Hey guys, nice to meet you here!
Regarding your concerns, I may have a solution: while I was reading various threads in the official forum I came across a post by someone who was enrolled in the first iteration of the course, so he has access to the complete archive and he was generous to share all the assignment topics with us. Here it comes:
HW 1 (by Week 3, week of Aug 12) :
How did Kant define Enlightenment? Use Kant’s definition to discuss whether either Rousseau or Marx is an Enlightenment figure.
HW 2 (by Week 4, week of Aug 19):
Compare the role of historical progress in the ideas of two of the following: Kant, Rousseau, Marx, Flaubert.
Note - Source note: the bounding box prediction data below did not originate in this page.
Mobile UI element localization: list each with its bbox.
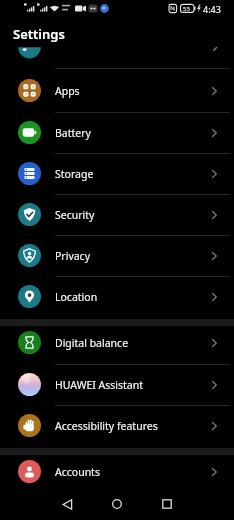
button[interactable] xyxy=(0,42,234,68)
button[interactable] xyxy=(52,489,82,519)
staticText: Accessibility features xyxy=(55,419,158,433)
button[interactable]: Security xyxy=(0,194,234,235)
button[interactable]: Digital balance xyxy=(0,322,234,363)
staticText: HUAWEI Assistant xyxy=(55,378,144,392)
staticText: 55 xyxy=(183,5,190,13)
staticText: 4:43 xyxy=(203,3,221,15)
staticText: Digital balance xyxy=(55,336,129,350)
staticText: Accounts xyxy=(55,465,100,479)
button[interactable]: HUAWEI Assistant xyxy=(0,364,234,405)
button[interactable]: Privacy xyxy=(0,235,234,276)
button[interactable]: Accounts xyxy=(0,451,234,492)
button[interactable]: Accessibility features xyxy=(0,405,234,446)
staticText: Settings xyxy=(13,25,65,43)
button[interactable] xyxy=(102,489,132,519)
button[interactable]: Apps xyxy=(0,70,234,111)
staticText: Storage xyxy=(55,167,94,181)
button[interactable]: Battery xyxy=(0,112,234,153)
button[interactable] xyxy=(152,489,182,519)
staticText: Security xyxy=(55,208,95,222)
staticText: Apps xyxy=(55,84,80,98)
button[interactable]: Storage xyxy=(0,153,234,194)
staticText: Location xyxy=(55,290,98,304)
staticText: Privacy xyxy=(55,249,91,263)
button[interactable]: Location xyxy=(0,276,234,317)
staticText: Battery xyxy=(55,126,91,140)
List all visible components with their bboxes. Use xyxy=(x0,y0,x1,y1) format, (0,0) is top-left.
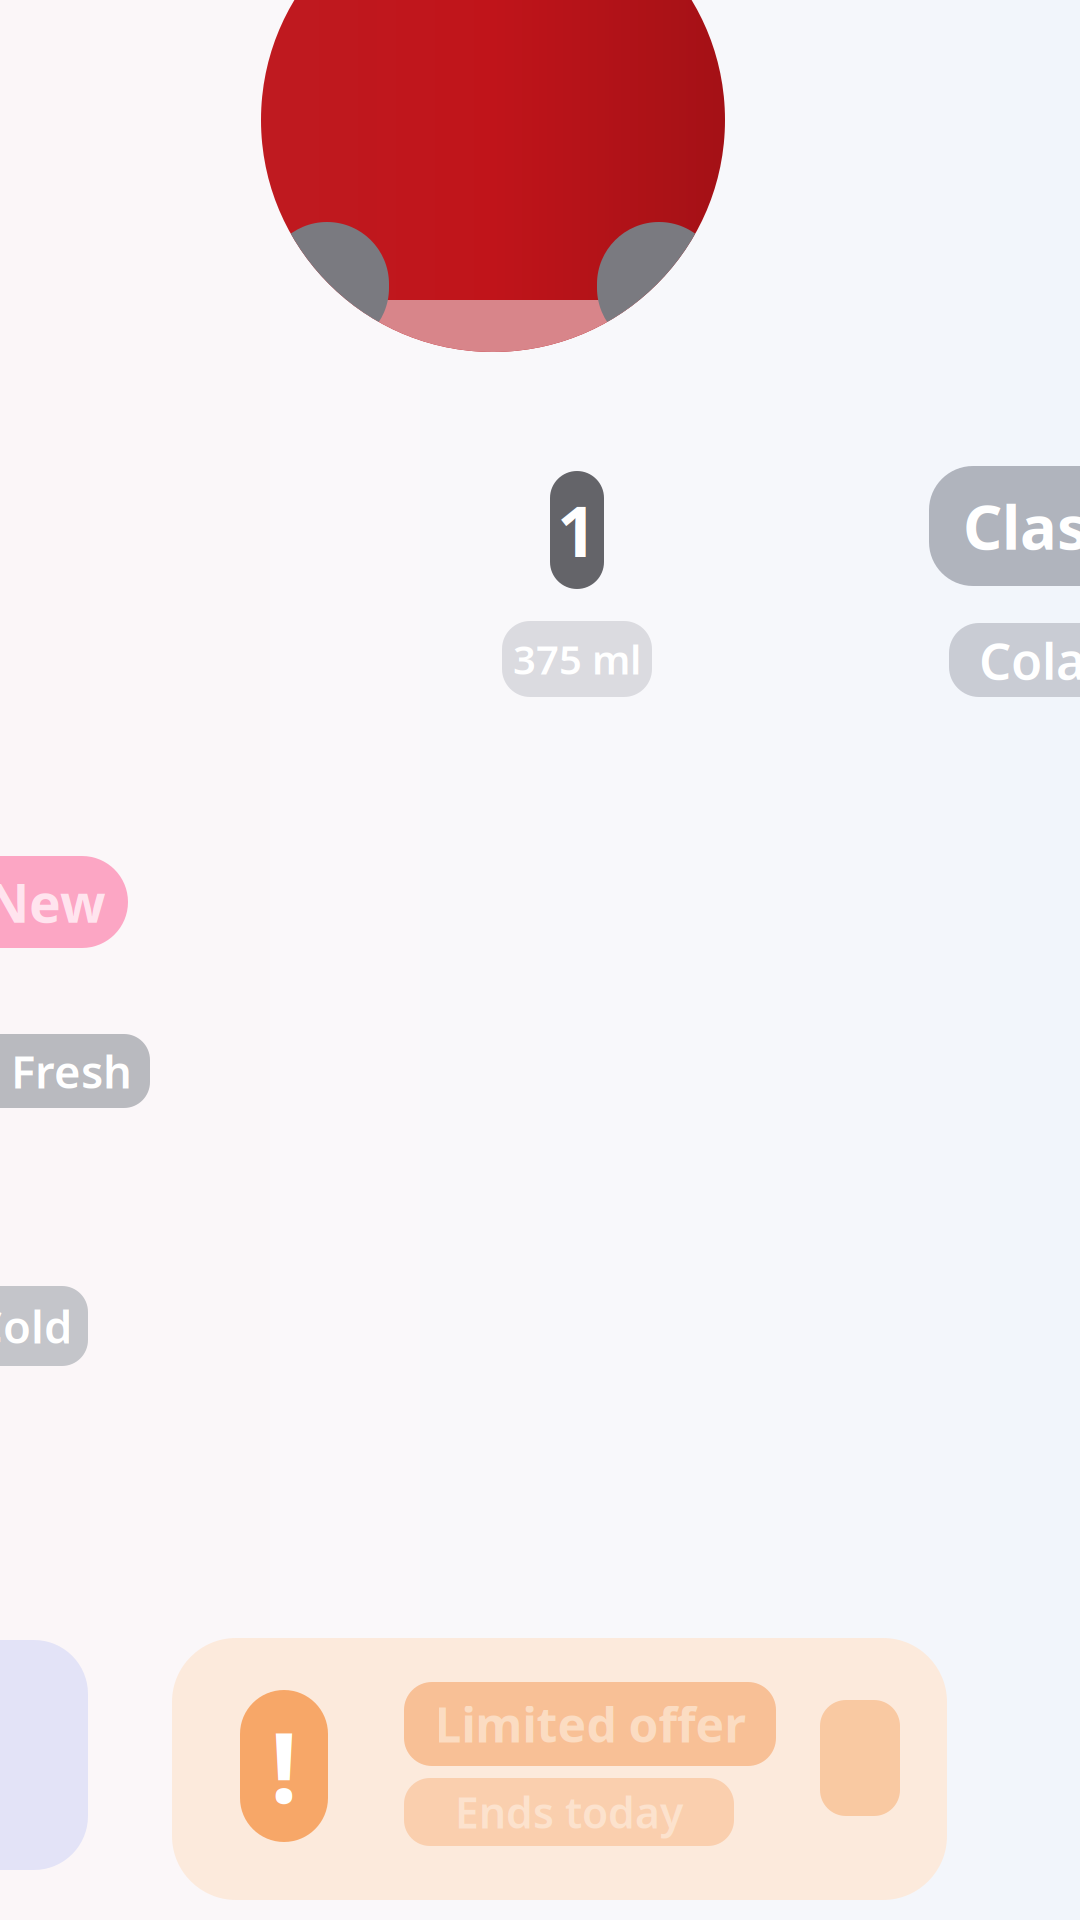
button[interactable]: Classic xyxy=(929,466,1080,697)
button[interactable]: New xyxy=(0,856,128,948)
staticText: Ends today xyxy=(455,1784,683,1840)
staticText: Classic xyxy=(963,485,1080,567)
staticText: Limited offer xyxy=(434,1692,746,1756)
staticText: Fresh xyxy=(11,1041,132,1101)
button[interactable]: Quantity 1, 375 millilitres xyxy=(502,471,652,697)
staticText: New xyxy=(0,867,106,937)
staticText: 375 ml xyxy=(513,632,641,686)
staticText: Cola xyxy=(979,626,1080,694)
staticText: ! xyxy=(270,1702,298,1830)
staticText: Cold xyxy=(0,1296,72,1356)
button[interactable]: ! xyxy=(172,1638,947,1900)
staticText: 1 xyxy=(557,484,597,576)
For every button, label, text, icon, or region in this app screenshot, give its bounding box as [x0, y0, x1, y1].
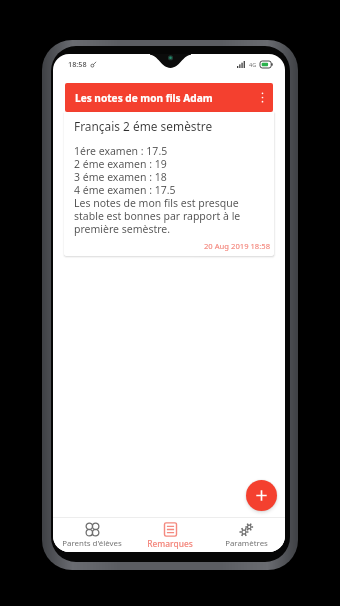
- button[interactable]: Les notes de mon fils Adam: [65, 83, 273, 112]
- staticText: Parents d'élèves: [62, 538, 122, 549]
- staticText: Remarques: [147, 538, 193, 549]
- button[interactable]: Français 2 éme semèstre: [64, 112, 274, 256]
- button[interactable]: More options: [252, 83, 273, 111]
- staticText: 20 Aug 2019 18:58: [204, 241, 271, 251]
- staticText: Les notes de mon fils Adam: [75, 91, 213, 105]
- staticText: 1ére examen : 17.5 2 éme examen : 19 3 é…: [74, 144, 252, 236]
- button[interactable]: Parents d'élèves: [53, 518, 131, 552]
- button[interactable]: Remarques: [131, 518, 208, 552]
- staticText: Paramètres: [225, 538, 268, 549]
- button[interactable]: Add note: [246, 480, 277, 511]
- staticText: Français 2 éme semèstre: [74, 118, 213, 134]
- staticText: 4G: [249, 61, 257, 68]
- staticText: 18:58: [68, 59, 87, 69]
- button[interactable]: Paramètres: [208, 518, 285, 552]
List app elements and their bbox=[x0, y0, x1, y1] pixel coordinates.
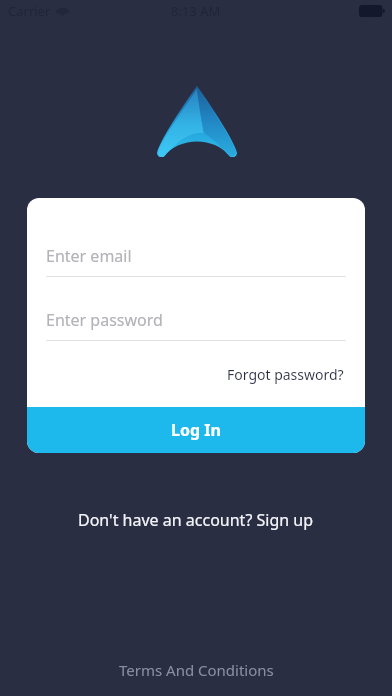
staticText: Log In bbox=[171, 419, 221, 441]
staticText: Enter password bbox=[46, 309, 163, 331]
other: Battery bbox=[359, 5, 385, 17]
staticText: Terms And Conditions bbox=[119, 660, 274, 680]
button[interactable]: Log In bbox=[27, 407, 365, 453]
staticText: Enter email bbox=[46, 245, 132, 267]
staticText: Don't have an account? Sign up bbox=[78, 509, 314, 531]
button[interactable]: Terms And Conditions bbox=[109, 654, 284, 686]
staticText: Forgot password? bbox=[227, 365, 344, 384]
button[interactable]: Forgot password? bbox=[225, 361, 346, 388]
button[interactable]: Enter email bbox=[46, 245, 346, 277]
button[interactable]: Enter password bbox=[46, 309, 346, 341]
button[interactable]: Don't have an account? Sign up bbox=[70, 503, 322, 537]
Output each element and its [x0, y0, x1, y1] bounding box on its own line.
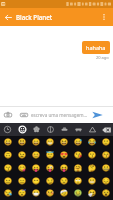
button[interactable]: Emoji: [71, 188, 85, 200]
staticText: 😅: [74, 138, 82, 146]
button[interactable]: Emoji: [85, 149, 99, 162]
staticText: 😂: [88, 138, 96, 146]
button[interactable]: Emoji: [15, 136, 29, 149]
button[interactable]: Emoji: [0, 175, 15, 188]
staticText: 20 ago: [96, 55, 109, 60]
button[interactable]: Emoji: [85, 162, 99, 175]
button[interactable]: Activity: [57, 123, 71, 136]
button[interactable]: More options: [95, 8, 113, 26]
button[interactable]: Backspace: [99, 123, 113, 136]
staticText: 😬: [88, 177, 96, 185]
button[interactable]: Emoji: [29, 175, 43, 188]
staticText: 🙄: [74, 177, 82, 185]
staticText: 😗: [88, 151, 96, 159]
staticText: 😛: [32, 164, 40, 172]
button[interactable]: Emoji: [15, 188, 29, 200]
button[interactable]: Back: [0, 8, 16, 26]
button[interactable]: Nature: [29, 123, 43, 136]
staticText: 🤕: [60, 189, 68, 197]
staticText: 😃: [18, 138, 26, 146]
staticText: 😴: [18, 189, 26, 197]
button[interactable]: Emoji: [99, 175, 113, 188]
staticText: 😶: [32, 177, 40, 185]
button[interactable]: Emoji: [0, 162, 15, 175]
staticText: 😏: [46, 177, 54, 185]
button[interactable]: hahaha: [82, 41, 110, 54]
staticText: 🤐: [102, 164, 110, 172]
button[interactable]: Emoji: [15, 175, 29, 188]
staticText: 🤔: [88, 164, 96, 172]
button[interactable]: Recent: [0, 123, 15, 136]
button[interactable]: Emoji: [43, 175, 57, 188]
staticText: escreva uma mensagem...: [31, 112, 88, 118]
button[interactable]: Emoji: [71, 149, 85, 162]
staticText: 😀: [4, 138, 12, 146]
staticText: 😙: [4, 164, 12, 172]
button[interactable]: Travel: [71, 123, 85, 136]
staticText: 😄: [32, 138, 40, 146]
staticText: hahaha: [86, 44, 106, 51]
button[interactable]: Emoji: [29, 136, 43, 149]
button[interactable]: Emoji: [29, 188, 43, 200]
staticText: 🙃: [4, 151, 12, 159]
button[interactable]: Emoji: [85, 188, 99, 200]
staticText: 🤧: [88, 189, 96, 197]
button[interactable]: Emoji: [43, 188, 57, 200]
staticText: 😆: [60, 138, 68, 146]
button[interactable]: Emoji: [43, 162, 57, 175]
button[interactable]: Emoji: [57, 175, 71, 188]
staticText: 😵: [102, 189, 110, 197]
button[interactable]: Emoji: [0, 149, 15, 162]
staticText: Black Planet: [16, 13, 53, 21]
button[interactable]: Emoji: [71, 162, 85, 175]
button[interactable]: Emoji: [29, 149, 43, 162]
staticText: 😘: [74, 151, 82, 159]
staticText: 😝: [60, 164, 68, 172]
button[interactable]: Emoji: [43, 149, 57, 162]
button[interactable]: Emoji: [99, 136, 113, 149]
staticText: 😍: [60, 151, 68, 159]
button[interactable]: Emoji: [71, 136, 85, 149]
button[interactable]: Emoji: [57, 149, 71, 162]
staticText: 😇: [46, 151, 54, 159]
staticText: 😷: [32, 189, 40, 197]
button[interactable]: Emoji: [15, 149, 29, 162]
staticText: 😜: [46, 164, 54, 172]
button[interactable]: Food: [43, 123, 57, 136]
button[interactable]: Emoji: [43, 136, 57, 149]
button[interactable]: Keyboard: [16, 107, 31, 123]
staticText: 😐: [4, 177, 12, 185]
button[interactable]: Send: [88, 107, 106, 123]
staticText: 🤒: [46, 189, 54, 197]
staticText: 😊: [32, 151, 40, 159]
staticText: 😚: [102, 151, 110, 159]
button[interactable]: Emoji: [99, 188, 113, 200]
button[interactable]: Emoji: [57, 136, 71, 149]
button[interactable]: Smileys: [15, 123, 29, 136]
button[interactable]: Emoji: [71, 175, 85, 188]
staticText: 😔: [102, 177, 110, 185]
button[interactable]: Camera: [0, 107, 16, 123]
button[interactable]: Symbols: [85, 123, 99, 136]
button[interactable]: Emoji: [15, 162, 29, 175]
staticText: 😪: [4, 189, 12, 197]
staticText: 🙂: [102, 138, 110, 146]
button[interactable]: Emoji: [57, 162, 71, 175]
button[interactable]: Emoji: [29, 162, 43, 175]
staticText: 😒: [60, 177, 68, 185]
button[interactable]: Emoji: [0, 136, 15, 149]
staticText: 🤗: [74, 164, 82, 172]
button[interactable]: Emoji: [85, 136, 99, 149]
button[interactable]: Emoji: [99, 162, 113, 175]
button[interactable]: Emoji: [85, 175, 99, 188]
button[interactable]: Emoji: [0, 188, 15, 200]
staticText: 😑: [18, 177, 26, 185]
staticText: 😉: [18, 151, 26, 159]
button[interactable]: Emoji: [99, 149, 113, 162]
staticText: 🤢: [74, 189, 82, 197]
staticText: 😋: [18, 164, 26, 172]
button[interactable]: Emoji: [57, 188, 71, 200]
staticText: 😁: [46, 138, 54, 146]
HW 3 (by Week 6, week of Sept 2):
Respond to one of the two following prompts:
Darwin wrote that: "Man still bears in his bodily frame the indelible stamp of his lowly origin." Compare Darwin's view of the persistent effects of the past with at least one other writer covered so far in the course (please try to write about someone you haven't written about in the previous assignments).
OR
Describe how Darwin makes use of the intellectual traditions of utilitarianism and romanticism in his work. Compare this use to how another thinker makes use of the past in his or her own work (this can be anyone covered so far in the course, but please try to write about someone you haven't written about in the previous assignments).
HW 4 (by Week 9, week of Sept 23):
Respond to one of the two following prompts:
Freud wrote that art was a “palliative measure” that helped people cope with suffering. Discuss his view and how it compares with the views of art or aesthetics of one of the following authors: Baudelaire, Darwin, Nietzsche. Woolf.
Or
Describe how two of the following thinkers make use of memory or history in their work: Baudelaire, Nietzsche, Freud and Woolf
HW 5 (by Week 10, week of Sept 30):
Respond to one of the two following prompts:
Compare the approach to the ordinary in two of the following: Baudelaire, Woolf, Emerson and Wittgenstein.
Or
How is the cultivation of self-reliance (in Emerson) a continuation of the Enlightenment tradition? Compare Emerson with at least one other thinker from the course.
HW 6 (by Week 11, week of Oct 7):
Respond to one of the two following prompts:
"What human beings seek to learn from nature is how to use it to dominate wholly both it and human beings. Nothing else counts." -- Horkheimer and Adorno
Discuss how the idea of domination plays a role in two of the authors we have read this semester (you may write on Horkheimer and Adorno [as one thinker]).
Or
Horkheimer and Adorno and Foucault see progress as a kind of trap in which we ensnare ourselves. Discuss one of them in relation to another thinker in our course who also saw progress as a trap.
HW 7 (by Week 13, week of Oct 21) :
Respond to one of the two following prompts:
Butler writes that gender “is a practice of improvisation within a scene of constraint.”
Discuss how her idea of improvisation compares with notions of creativity and self-invention we have seen in one other writer we have read this semester.
Or
Butler is very concerned with the idea of vulnerability. Compare her views on the vulnerable with another thinker we have read in this course.
HW 8 (by Week 14, week of Oct 28):
"If the Hegelians are right, then there are no ahistorical criteria for deciding when it is or is not a responsible act to desert a community, any more than for deciding when to change lovers or professions." -- Richard Rorty
Respond to one of the two following prompts:
Discuss how two of the authors we have read this semester have addressed the issue of whether or not one needs a historical criteria for deciding on human responsibility.
Or
Which two thinkers in our class do you think Anthony Appiah would consider “cosmopolitan” in his terms.
I hope you find them useful, maybe I should start a new post for more members to see.